Application-level housekeeping
The history retention, import log removal, and old data purge items from the online documentation are Omada application concerns, not SQL maintenance tasks. In Cloud Private, they are configured the same way as on-premises – through Omada, not the database:
- History and data-warehouse retention is set in the Omada admin UI / import configuration, and the ODW import process enforces it. Do not delete rows directly from ODW tables – this will corrupt the warehouse state.

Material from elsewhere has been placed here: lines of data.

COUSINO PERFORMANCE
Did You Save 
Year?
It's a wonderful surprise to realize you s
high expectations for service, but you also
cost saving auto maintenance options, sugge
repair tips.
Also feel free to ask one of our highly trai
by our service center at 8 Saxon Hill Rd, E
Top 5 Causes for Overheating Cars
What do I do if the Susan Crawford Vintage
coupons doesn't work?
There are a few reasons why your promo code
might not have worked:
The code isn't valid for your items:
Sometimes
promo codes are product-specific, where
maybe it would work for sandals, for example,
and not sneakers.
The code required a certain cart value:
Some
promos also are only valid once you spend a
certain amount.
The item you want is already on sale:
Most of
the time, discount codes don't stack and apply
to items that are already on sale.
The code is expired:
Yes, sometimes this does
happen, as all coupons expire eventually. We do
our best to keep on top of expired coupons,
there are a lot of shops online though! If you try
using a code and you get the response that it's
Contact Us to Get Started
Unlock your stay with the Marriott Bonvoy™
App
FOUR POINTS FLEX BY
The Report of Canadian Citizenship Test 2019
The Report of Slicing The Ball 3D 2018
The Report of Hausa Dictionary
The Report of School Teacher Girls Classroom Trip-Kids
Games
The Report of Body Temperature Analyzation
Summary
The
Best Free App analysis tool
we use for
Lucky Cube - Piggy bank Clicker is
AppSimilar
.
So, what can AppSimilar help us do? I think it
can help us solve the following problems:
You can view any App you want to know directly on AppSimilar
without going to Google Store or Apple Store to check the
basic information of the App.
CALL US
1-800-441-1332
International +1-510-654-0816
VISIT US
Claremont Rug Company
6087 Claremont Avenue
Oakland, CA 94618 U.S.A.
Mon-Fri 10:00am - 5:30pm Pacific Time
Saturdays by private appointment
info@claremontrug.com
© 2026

- Import status and logs are observed via the portal and Azure telemetry (Application Insights and Log Analytics), not by reading SQL Agent job history. See Searching logs and checking for errors for where import logs and errors live in the cloud deployment.
What not to do
The following actions are harmful on Azure SQL Database:
- Do not shrink databases or files as routine maintenance – it re-fragments indexes and churns the log. Only shrink as a deliberate one-off to stay under a tier size limit, and rebuild affected indexes afterwards.
- Do not run manual
BACKUP DATABASEto truncate the log – unsupported and unnecessary; the platform owns backups. - Do not change the recovery model – it is fixed at
FULL. - Do not run offline or blocking index rebuilds on the pooled production database.
- Do not delete ODW rows by hand to manage history – use Omada's retention settings.
- Do not change the
odwcollation (Danish_Norwegian_CI_AS) – it is intentional.